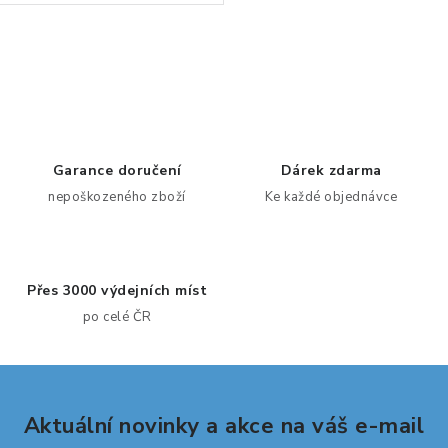
O
v
l
á
d
Garance doručení
Dárek zdarma
a
nepoškozeného zboží
Ke každé objednávce
c
í
p
Přes 3000 výdejních míst
r
po celé ČR
v
k
y
v
Aktuální novinky a akce na váš e-mail
ý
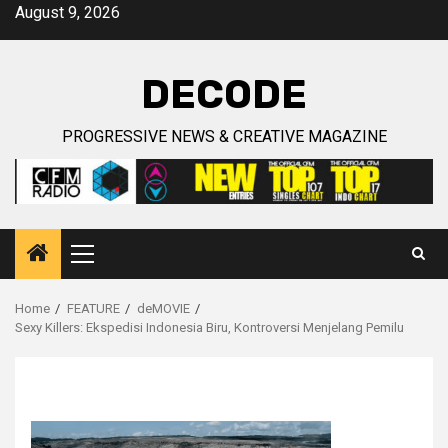
Skip
August 9, 2026
to
content
DECODE
PROGRESSIVE NEWS & CREATIVE MAGAZINE
Primary
Menu
Home
FEATURE
deMOVIE
Sexy Killers: Ekspedisi Indonesia Biru, Kontroversi Menjelang Pemilu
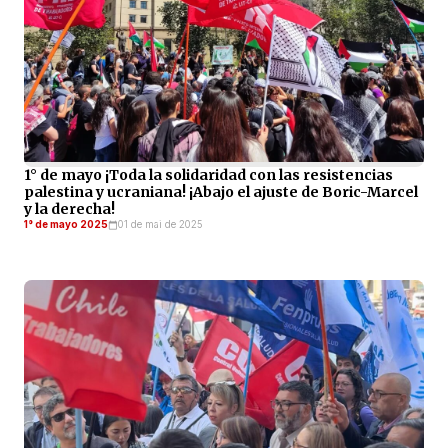
1° de mayo ¡Toda la solidaridad con las resistencias
palestina y ucraniana! ¡Abajo el ajuste de Boric-Marcel
y la derecha!
1° de mayo 2025
01 de mai de 2025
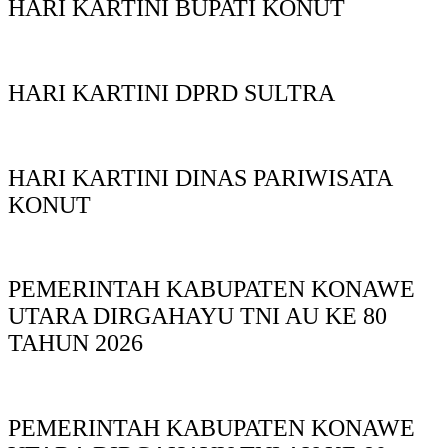
HARI KARTINI BUPATI KONUT
HARI KARTINI DPRD SULTRA
HARI KARTINI DINAS PARIWISATA
KONUT
PEMERINTAH KABUPATEN KONAWE
UTARA DIRGAHAYU TNI AU KE 80
TAHUN 2026
PEMERINTAH KABUPATEN KONAWE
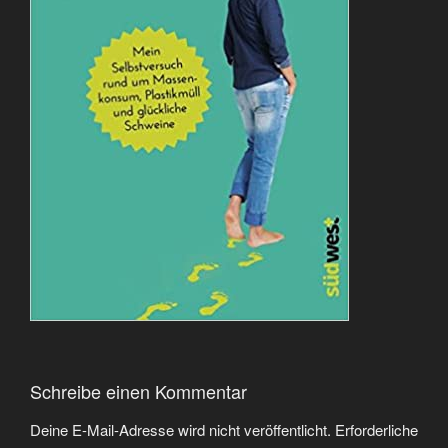
Schreibe einen Kommentar
Deine E-Mail-Adresse wird nicht veröffentlicht.
Erforderliche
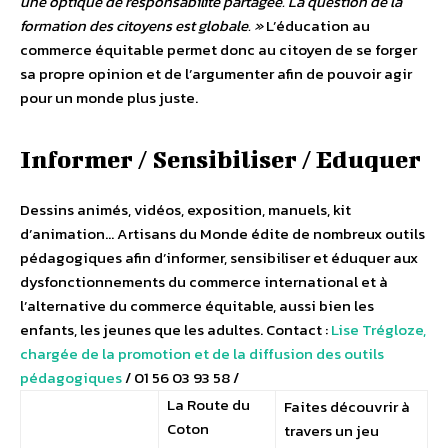
une optique de responsabilité partagée. La question de la
formation des citoyens est globale. »
L’éducation au
commerce équitable permet donc au citoyen de se forger
sa propre opinion et de l’argumenter afin de pouvoir agir
pour un monde plus juste.
Informer / Sensibiliser / Eduquer
Dessins animés, vidéos, exposition, manuels, kit
d’animation… Artisans du Monde édite de nombreux outils
pédagogiques afin d’informer, sensibiliser et éduquer aux
dysfonctionnements du commerce international et à
l’alternative du commerce équitable, aussi bien les
enfants, les jeunes que les adultes. Contact :
Lise Trégloze,
chargée de la promotion et de la diffusion des outils
pédagogiques
/ 01 56 03 93 58 /
La Route du
Faites découvrir à
Coton
travers un jeu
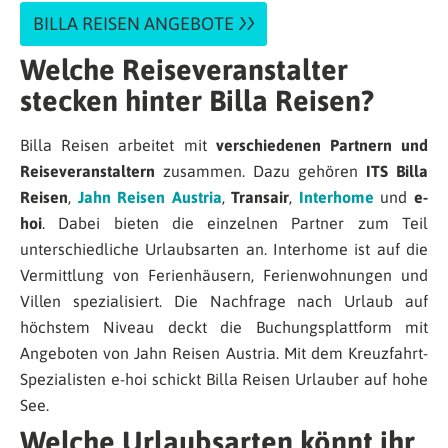
BILLA REISEN ANGEBOTE
Welche Reiseveranstalter
stecken hinter Billa Reisen?
Billa Reisen arbeitet mit
verschiedenen Partnern und
Reiseveranstaltern
zusammen. Dazu gehören
ITS Billa
Reisen
,
Jahn Reisen Austria
,
Transair
,
Interhome
und
e-
hoi
. Dabei bieten die einzelnen Partner zum Teil
unterschiedliche Urlaubsarten an. Interhome ist auf die
Vermittlung von Ferienhäusern, Ferienwohnungen und
Villen spezialisiert. Die Nachfrage nach Urlaub auf
höchstem Niveau deckt die Buchungsplattform mit
Angeboten von Jahn Reisen Austria. Mit dem Kreuzfahrt-
Spezialisten e-hoi schickt Billa Reisen Urlauber auf hohe
See.
Welche Urlaubsarten könnt ihr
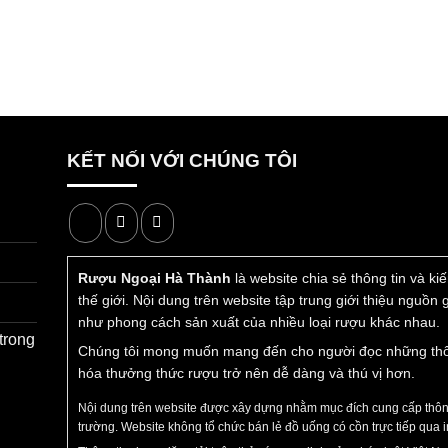
 gồm hộp đựng sang trọng có quai xách. Mức giá này được đánh
h vật hình con chuột Doha
có giá cạnh tranh hơn nhiều so vớ
h Doha
chính hãng tại
Rượu Ngoại Hà Thành
với hai địa chỉ 
 đầy đủ giấy tờ chứng nhận, tem chống giả và mã QR truy xuất
i nhận giúp khách hàng yên tâm mua sắm.
KẾT NỐI VỚI CHÚNG TÔI
Rượu chuột thuỷ tinh Doha
Rượu Ngoại Hà Thành
là website chia sẻ thông tin và k
thế giới. Nội dung trên website tập trung giới thiệu nguồn
an Về Rượu Chuột Doha Thuỷ Tin
như phong cách sản xuất của nhiều loại rượu khác nhau.
trong
Chúng tôi mong muốn mang đến cho người đọc những thông 
hóa thưởng thức rượu trở nên dễ dàng và thú vị hơn.
ật Chuột Trong Văn Hóa Truyền Thống
Nội dung trên website được xây dựng nhằm mục đích cung cấp thông 
trường. Website không tổ chức bán lẻ đồ uống có cồn trực tiếp qua i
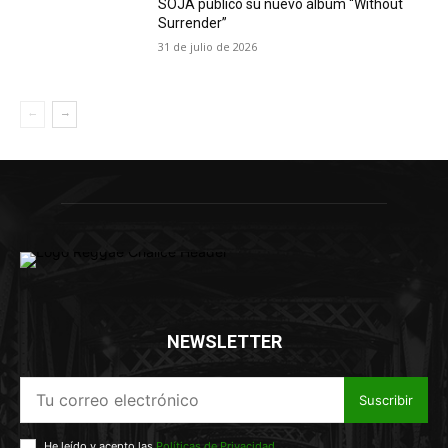
SOJA publicó su nuevo álbum “Without
Surrender”
31 de julio de 2026
NEWSLETTER
Suscribir
He leído y acepto las
Políticas de Privacidad
.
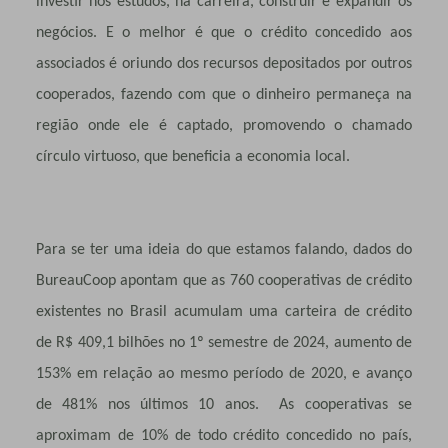
investir nos estudos, na carreira, construir e expandir os
negócios. E o melhor é que o crédito concedido aos
associados é oriundo dos recursos depositados por outros
cooperados, fazendo com que o dinheiro permaneça na
região onde ele é captado, promovendo o chamado
círculo virtuoso, que beneficia a economia local.
Para se ter uma ideia do que estamos falando, dados do
BureauCoop apontam que as 760 cooperativas de crédito
existentes no Brasil acumulam uma carteira de crédito
de R$ 409,1 bilhões no 1º semestre de 2024, aumento de
153% em relação ao mesmo período de 2020, e avanço
de 481% nos últimos 10 anos. As cooperativas se
aproximam de 10% de todo crédito concedido no país,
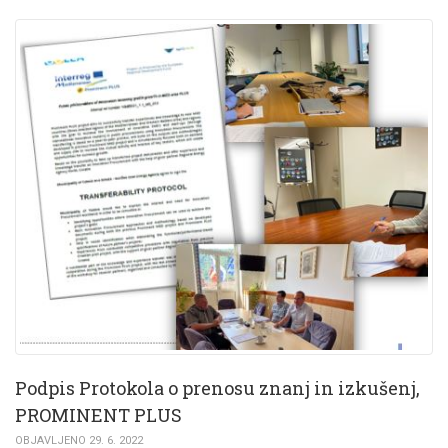
Podpis Protokola o prenosu znanj in izkušenj,
PROMINENT PLUS
OBJAVLJENO 29. 6. 2022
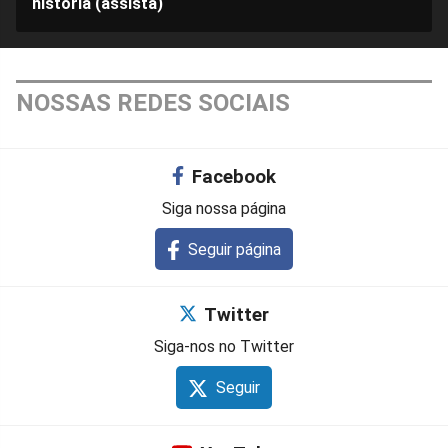
história (assista)
NOSSAS REDES SOCIAIS
Facebook
Siga nossa página
Seguir página
Twitter
Siga-nos no Twitter
Seguir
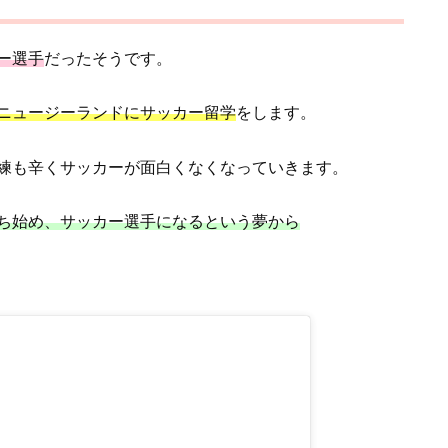
ー選手
だったそうです。
ニュージーランドにサッカー留学
をします。
練も辛くサッカーが面白くなくなっていきます。
ち始め、サッカー選手になるという夢から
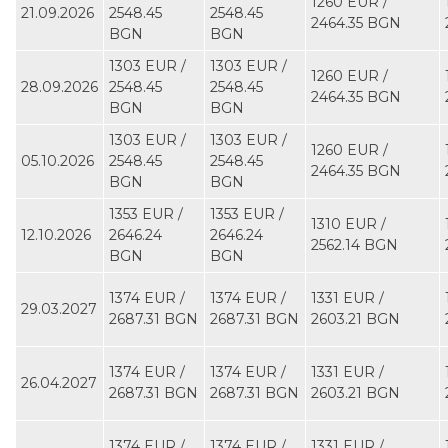
1260 EUR ∕
21.09.2026
2548.45
2548.45
2464.35 BGN
BGN
BGN
1303 EUR ∕
1303 EUR ∕
1260 EUR ∕
28.09.2026
2548.45
2548.45
2464.35 BGN
BGN
BGN
1303 EUR ∕
1303 EUR ∕
1260 EUR ∕
05.10.2026
2548.45
2548.45
2464.35 BGN
BGN
BGN
1353 EUR ∕
1353 EUR ∕
1310 EUR ∕
12.10.2026
2646.24
2646.24
2562.14 BGN
BGN
BGN
1374 EUR ∕
1374 EUR ∕
1331 EUR ∕
29.03.2027
2687.31 BGN
2687.31 BGN
2603.21 BGN
1374 EUR ∕
1374 EUR ∕
1331 EUR ∕
26.04.2027
2687.31 BGN
2687.31 BGN
2603.21 BGN
1374 EUR ∕
1374 EUR ∕
1331 EUR ∕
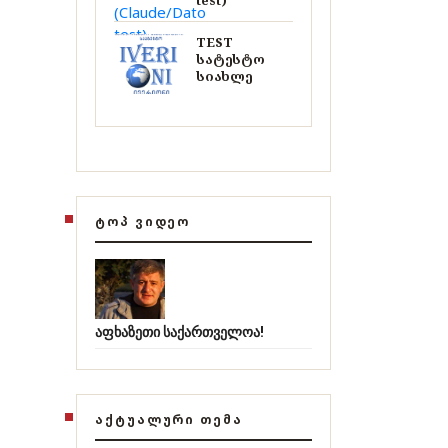
test)
TEST
სატესტო
სიახლე
ᲢᲝᲞ ᲕᲘᲓᲔᲝ
აფხაზეთი საქართველოა!
ᲐᲥᲢᲣᲐᲚᲣᲠᲘ ᲗᲔᲛᲐ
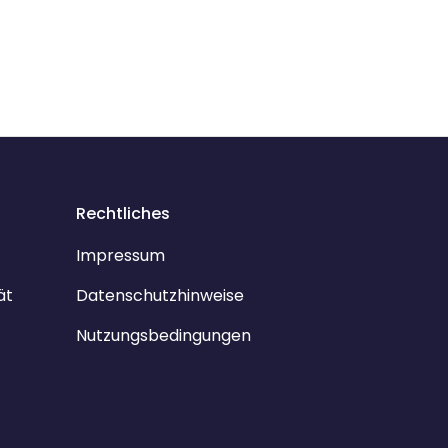
Rechtliches
Impressum
ät
Datenschutzhinweise
Nutzungsbedingungen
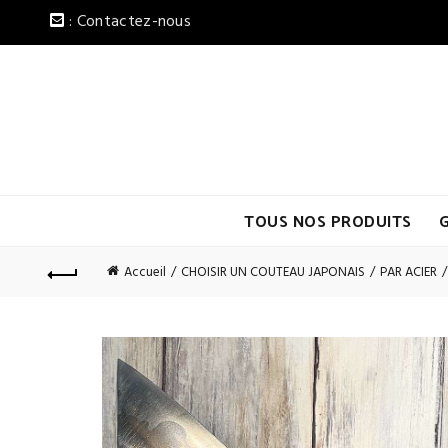
: Contactez-nous
TOUS NOS PRODUITS
Accueil
CHOISIR UN COUTEAU JAPONAIS
PAR ACIER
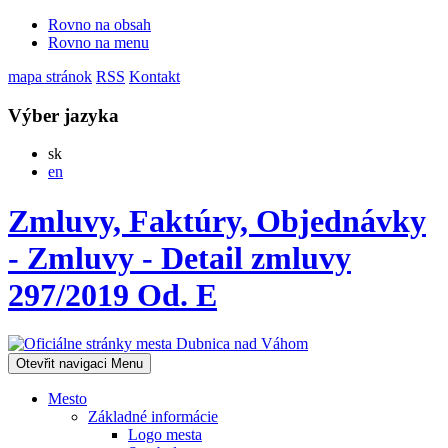
Rovno na obsah
Rovno na menu
mapa stránok
RSS
Kontakt
Výber jazyka
Slovensky
sk
English
en
Zmluvy, Faktúry, Objednávky
- Zmluvy - Detail zmluvy
297/2019 Od. E
Otevřit navigaci
Menu
Mesto
Základné informácie
Logo mesta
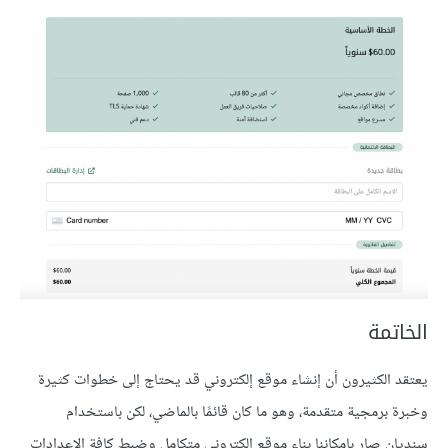
الخاتمة
يعتقد الكثيرون أن إنشاء موقع إلكتروني قد يحتاج إلى خطوات كثيرة
وخبرة برمجية متقدمة، وهو ما كان قائمًا بالماضي، لكن باستخدام
سنديان صار بإمكاننا بناء موقع إلكتروني متكامل وضبط كافة الإعدادات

════════════════

Locate the lines above that contain "Doha" and copy them.

h vật hình con chuột Doha
h Doha
Rượu chuột thuỷ tinh Doha
an Về Rượu Chuột Doha Thuỷ Tin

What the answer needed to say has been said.